--- TASK REQUIREMENTS ---
Every line of the records below that has the word "each" should be copied.

━━━━━ DATA RECORDS ━━━━━

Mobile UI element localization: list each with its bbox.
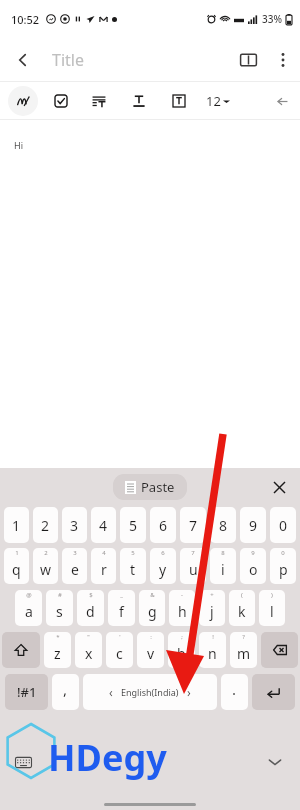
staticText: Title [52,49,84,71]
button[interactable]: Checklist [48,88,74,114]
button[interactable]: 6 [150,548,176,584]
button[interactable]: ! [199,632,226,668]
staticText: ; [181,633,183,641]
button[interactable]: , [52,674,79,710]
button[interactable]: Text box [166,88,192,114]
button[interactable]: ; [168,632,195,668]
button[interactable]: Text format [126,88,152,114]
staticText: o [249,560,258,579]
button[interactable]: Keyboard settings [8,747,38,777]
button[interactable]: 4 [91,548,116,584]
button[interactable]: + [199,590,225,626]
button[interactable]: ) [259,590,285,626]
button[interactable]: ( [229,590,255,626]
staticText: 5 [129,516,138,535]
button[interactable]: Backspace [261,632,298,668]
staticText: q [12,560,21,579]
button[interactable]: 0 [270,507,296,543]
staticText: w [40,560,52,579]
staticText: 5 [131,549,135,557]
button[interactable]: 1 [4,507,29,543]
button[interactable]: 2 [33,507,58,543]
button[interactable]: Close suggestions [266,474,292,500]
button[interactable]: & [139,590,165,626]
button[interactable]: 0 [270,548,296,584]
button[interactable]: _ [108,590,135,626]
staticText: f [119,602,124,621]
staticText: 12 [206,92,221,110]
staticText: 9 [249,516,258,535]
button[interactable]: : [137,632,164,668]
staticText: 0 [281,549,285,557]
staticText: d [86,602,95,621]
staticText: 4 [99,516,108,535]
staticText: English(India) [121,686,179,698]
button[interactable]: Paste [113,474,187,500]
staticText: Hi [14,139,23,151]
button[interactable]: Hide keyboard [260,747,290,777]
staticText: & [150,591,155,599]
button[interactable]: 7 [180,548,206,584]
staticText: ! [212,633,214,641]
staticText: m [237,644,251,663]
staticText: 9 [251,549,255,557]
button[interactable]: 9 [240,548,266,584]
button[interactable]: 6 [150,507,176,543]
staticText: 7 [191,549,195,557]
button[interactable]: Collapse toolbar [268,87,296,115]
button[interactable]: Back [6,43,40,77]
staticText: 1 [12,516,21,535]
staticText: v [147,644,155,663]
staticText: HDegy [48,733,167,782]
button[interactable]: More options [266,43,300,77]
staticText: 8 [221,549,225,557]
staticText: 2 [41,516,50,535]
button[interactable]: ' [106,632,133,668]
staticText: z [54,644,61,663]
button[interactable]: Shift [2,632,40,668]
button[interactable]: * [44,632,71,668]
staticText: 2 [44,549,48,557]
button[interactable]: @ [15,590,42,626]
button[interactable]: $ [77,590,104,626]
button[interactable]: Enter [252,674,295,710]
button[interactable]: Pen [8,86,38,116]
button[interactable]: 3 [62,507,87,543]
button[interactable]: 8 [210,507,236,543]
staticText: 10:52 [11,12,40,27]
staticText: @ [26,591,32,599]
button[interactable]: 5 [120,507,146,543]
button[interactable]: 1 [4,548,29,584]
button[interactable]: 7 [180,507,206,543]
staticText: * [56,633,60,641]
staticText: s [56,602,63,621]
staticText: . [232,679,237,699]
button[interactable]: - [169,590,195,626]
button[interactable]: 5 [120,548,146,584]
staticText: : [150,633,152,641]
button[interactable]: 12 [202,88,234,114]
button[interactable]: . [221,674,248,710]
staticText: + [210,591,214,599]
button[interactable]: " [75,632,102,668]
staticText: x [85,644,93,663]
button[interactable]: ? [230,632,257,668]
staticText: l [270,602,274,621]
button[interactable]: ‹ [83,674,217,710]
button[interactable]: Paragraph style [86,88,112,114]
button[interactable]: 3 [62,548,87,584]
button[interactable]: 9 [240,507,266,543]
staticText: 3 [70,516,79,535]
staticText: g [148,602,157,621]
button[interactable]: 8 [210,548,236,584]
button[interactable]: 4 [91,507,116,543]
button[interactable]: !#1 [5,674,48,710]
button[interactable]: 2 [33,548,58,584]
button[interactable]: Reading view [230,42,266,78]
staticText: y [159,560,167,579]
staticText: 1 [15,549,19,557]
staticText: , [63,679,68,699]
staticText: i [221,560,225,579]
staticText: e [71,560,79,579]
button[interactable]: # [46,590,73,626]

━━━━━
━━━━━ DATA RECORDS ━━━━━

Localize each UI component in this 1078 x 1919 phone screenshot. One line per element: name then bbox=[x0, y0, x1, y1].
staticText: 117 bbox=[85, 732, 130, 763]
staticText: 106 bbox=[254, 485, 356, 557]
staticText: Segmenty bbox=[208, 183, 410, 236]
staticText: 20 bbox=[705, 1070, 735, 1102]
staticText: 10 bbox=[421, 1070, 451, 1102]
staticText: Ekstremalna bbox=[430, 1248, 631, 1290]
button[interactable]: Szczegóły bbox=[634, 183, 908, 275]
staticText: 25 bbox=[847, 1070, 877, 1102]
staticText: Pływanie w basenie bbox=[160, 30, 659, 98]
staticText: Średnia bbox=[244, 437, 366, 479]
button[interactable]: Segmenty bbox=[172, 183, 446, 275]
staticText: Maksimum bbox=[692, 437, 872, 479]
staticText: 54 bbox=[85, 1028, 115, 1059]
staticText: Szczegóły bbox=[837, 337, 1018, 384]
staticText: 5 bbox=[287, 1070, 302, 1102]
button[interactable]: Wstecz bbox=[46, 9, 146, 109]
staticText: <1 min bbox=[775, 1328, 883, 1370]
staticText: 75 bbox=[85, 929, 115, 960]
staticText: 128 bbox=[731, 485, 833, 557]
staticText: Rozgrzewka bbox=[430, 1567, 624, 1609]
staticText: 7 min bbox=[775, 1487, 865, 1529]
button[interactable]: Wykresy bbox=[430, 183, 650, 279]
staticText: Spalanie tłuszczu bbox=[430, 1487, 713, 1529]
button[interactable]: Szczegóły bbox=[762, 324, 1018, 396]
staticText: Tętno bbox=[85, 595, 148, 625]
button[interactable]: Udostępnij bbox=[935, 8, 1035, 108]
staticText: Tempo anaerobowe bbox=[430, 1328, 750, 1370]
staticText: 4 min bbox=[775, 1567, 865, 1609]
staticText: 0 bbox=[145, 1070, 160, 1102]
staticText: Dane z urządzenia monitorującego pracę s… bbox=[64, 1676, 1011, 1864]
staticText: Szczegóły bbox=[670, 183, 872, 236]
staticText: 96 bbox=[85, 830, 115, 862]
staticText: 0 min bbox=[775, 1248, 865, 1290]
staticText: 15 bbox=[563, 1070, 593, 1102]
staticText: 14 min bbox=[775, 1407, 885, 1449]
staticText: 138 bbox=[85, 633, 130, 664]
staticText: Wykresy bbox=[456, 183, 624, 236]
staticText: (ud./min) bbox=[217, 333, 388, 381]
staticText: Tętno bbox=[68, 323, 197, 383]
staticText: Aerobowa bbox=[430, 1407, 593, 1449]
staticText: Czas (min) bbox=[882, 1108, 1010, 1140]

━━━━━
━━━━━ DATA RECORDS ━━━━━

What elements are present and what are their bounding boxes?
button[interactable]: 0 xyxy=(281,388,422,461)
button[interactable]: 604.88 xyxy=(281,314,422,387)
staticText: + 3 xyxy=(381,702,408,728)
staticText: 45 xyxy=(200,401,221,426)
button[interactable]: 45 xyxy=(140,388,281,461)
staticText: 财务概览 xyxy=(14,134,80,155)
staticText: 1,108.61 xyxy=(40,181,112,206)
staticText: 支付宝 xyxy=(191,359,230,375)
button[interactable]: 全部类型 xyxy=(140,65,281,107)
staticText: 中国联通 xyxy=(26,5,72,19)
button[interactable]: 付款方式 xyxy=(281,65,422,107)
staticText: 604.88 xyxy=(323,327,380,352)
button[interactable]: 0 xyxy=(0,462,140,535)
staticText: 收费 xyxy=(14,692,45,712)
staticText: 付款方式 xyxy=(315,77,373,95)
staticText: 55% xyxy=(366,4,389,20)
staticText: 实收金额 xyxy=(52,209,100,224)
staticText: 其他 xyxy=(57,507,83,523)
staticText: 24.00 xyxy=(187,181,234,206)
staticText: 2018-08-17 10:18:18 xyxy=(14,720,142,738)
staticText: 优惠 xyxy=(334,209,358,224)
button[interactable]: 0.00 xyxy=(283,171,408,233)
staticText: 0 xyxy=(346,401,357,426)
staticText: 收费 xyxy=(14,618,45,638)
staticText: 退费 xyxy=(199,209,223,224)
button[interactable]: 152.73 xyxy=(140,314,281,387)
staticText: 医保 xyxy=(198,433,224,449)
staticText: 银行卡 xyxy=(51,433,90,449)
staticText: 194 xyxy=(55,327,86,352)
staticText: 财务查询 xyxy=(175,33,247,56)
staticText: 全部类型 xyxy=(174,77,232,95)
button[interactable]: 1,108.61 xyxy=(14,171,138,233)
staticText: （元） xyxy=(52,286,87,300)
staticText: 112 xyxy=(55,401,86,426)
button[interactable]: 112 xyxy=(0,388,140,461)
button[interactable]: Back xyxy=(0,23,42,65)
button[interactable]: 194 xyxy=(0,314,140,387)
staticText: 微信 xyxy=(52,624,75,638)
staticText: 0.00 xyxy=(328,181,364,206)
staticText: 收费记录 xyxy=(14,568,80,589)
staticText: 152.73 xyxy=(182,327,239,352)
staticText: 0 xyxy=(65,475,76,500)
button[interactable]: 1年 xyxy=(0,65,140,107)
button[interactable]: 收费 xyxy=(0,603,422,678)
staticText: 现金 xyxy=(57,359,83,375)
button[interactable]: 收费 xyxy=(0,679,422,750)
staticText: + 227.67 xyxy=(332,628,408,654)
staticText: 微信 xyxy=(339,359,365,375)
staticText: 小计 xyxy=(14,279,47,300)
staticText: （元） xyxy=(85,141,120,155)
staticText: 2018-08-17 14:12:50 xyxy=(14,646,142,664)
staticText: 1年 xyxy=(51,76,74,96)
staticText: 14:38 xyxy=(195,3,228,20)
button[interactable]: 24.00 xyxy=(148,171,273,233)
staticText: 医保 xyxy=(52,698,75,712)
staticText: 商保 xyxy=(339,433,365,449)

━━━━━

--- YOUR SOLUTION ---
Mobile UI element localization: list each with its bbox.
Localize each UI component in this 1078 x 1919 phone screenshot. One line per element: name then bbox=[x0, y0, x1, y1].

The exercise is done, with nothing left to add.